Exercise: The lines to print run from the top of the material below to the line with "in de relatie tussen mens en dier.", inclusive; please copy them exactly, without pictures.

Given data:
----------------------------------------

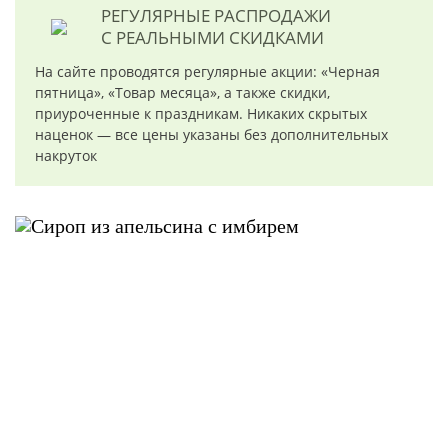
РЕГУЛЯРНЫЕ РАСПРОДАЖИ
С РЕАЛЬНЫМИ СКИДКАМИ
На сайте проводятся регулярные акции: «Черная
пятница», «Товар месяца», а также скидки,
приуроченные к праздникам. Никаких скрытых
наценок — все цены указаны без дополнительных
накруток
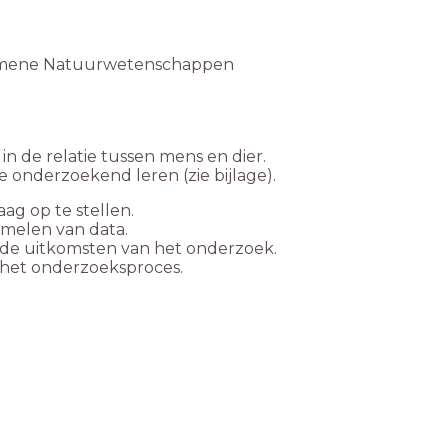
gemene Natuurwetenschappen
in de relatie tussen mens en dier.
onderzoekend leren (zie bijlage).
ag op te stellen.
amelen van data.
p de uitkomsten van het onderzoek.
p het onderzoeksproces.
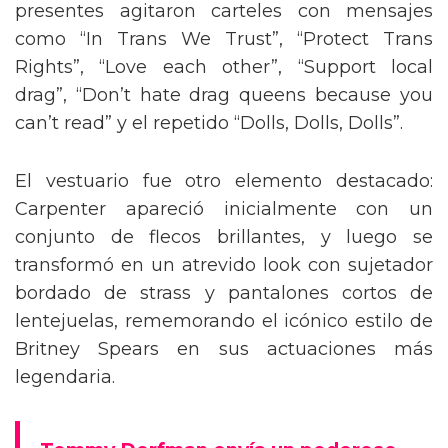
presentes agitaron carteles con mensajes
como “In Trans We Trust”, “Protect Trans
Rights”, “Love each other”, “Support local
drag”, “Don’t hate drag queens because you
can’t read” y el repetido “Dolls, Dolls, Dolls”.
El vestuario fue otro elemento destacado:
Carpenter apareció inicialmente con un
conjunto de flecos brillantes, y luego se
transformó en un atrevido look con sujetador
bordado de strass y pantalones cortos de
lentejuelas, rememorando el icónico estilo de
Britney Spears en sus actuaciones más
legendaria.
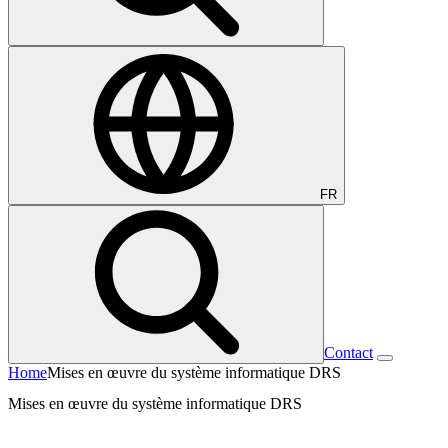
FR
Contact
Home
Mises en œuvre du système informatique DRS
Mises en œuvre du système informatique DRS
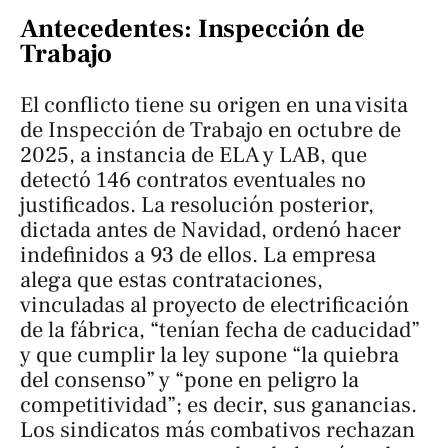
Antecedentes: Inspección de
Trabajo
El conflicto tiene su origen en una visita
de Inspección de Trabajo en octubre de
2025, a instancia de ELA y LAB, que
detectó 146 contratos eventuales no
justificados. La resolución posterior,
dictada antes de Navidad, ordenó hacer
indefinidos a 93 de ellos. La empresa
alega que estas contrataciones,
vinculadas al proyecto de electrificación
de la fábrica, “tenían fecha de caducidad”
y que cumplir la ley supone “la quiebra
del consenso” y “pone en peligro la
competitividad”; es decir, sus ganancias.
Los sindicatos más combativos rechazan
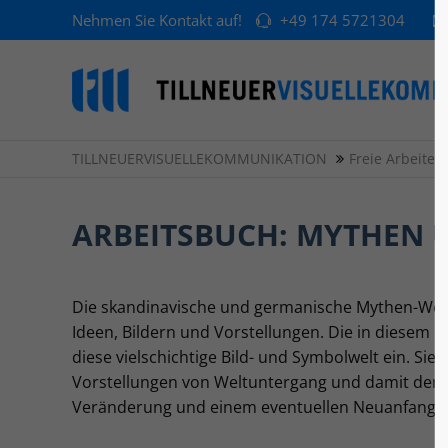
Nehmen Sie Kontakt auf!
+49 174 5721304
TILLNEUERVISUELLEKOMMUNIKATION
Freie Arbeiten
ARBEITSBUCH: MYTHEN 
Die skandinavische und germanische Mythen-Welt 
Ideen, Bildern und Vorstellungen. Die in diesem
diese vielschichtige Bild- und Symbolwelt ein. Sie
Vorstellungen von Weltuntergang und damit dem 
Veränderung und einem eventuellen Neuanfang.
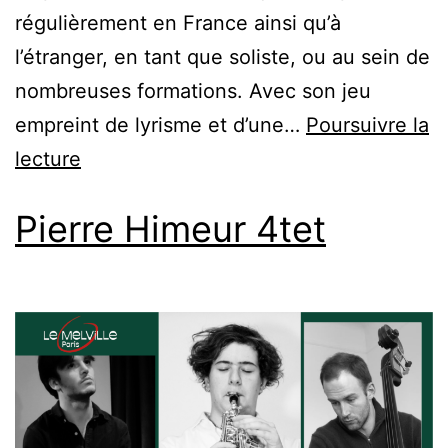
régulièrement en France ainsi qu’à
l’étranger, en tant que soliste, ou au sein de
nombreuses formations. Avec son jeu
empreint de lyrisme et d’une…
Poursuivre la
lecture
Pierre Himeur 4tet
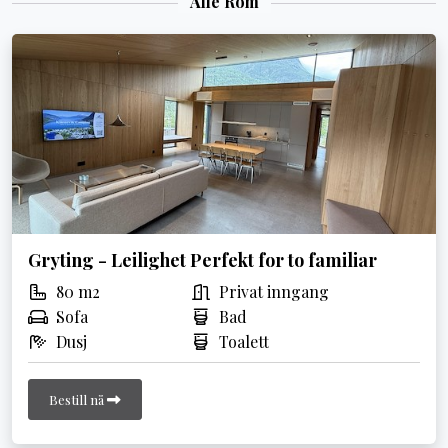
Alle Rom
Gryting - Leilighet Perfekt for to familiar
80 m2
Privat inngang
Sofa
Bad
Dusj
Toalett
Bestill nå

----------------------------------------

Expected answer:
РЕГУЛЯРНЫЕ РАСПРОДАЖИ
С РЕАЛЬНЫМИ СКИДКАМИ
На сайте проводятся регулярные акции: «Черная
пятница», «Товар месяца», а также скидки,
приуроченные к праздникам. Никаких скрытых
наценок — все цены указаны без дополнительных
накруток
gemene Natuurwetenschappen
in de relatie tussen mens en dier.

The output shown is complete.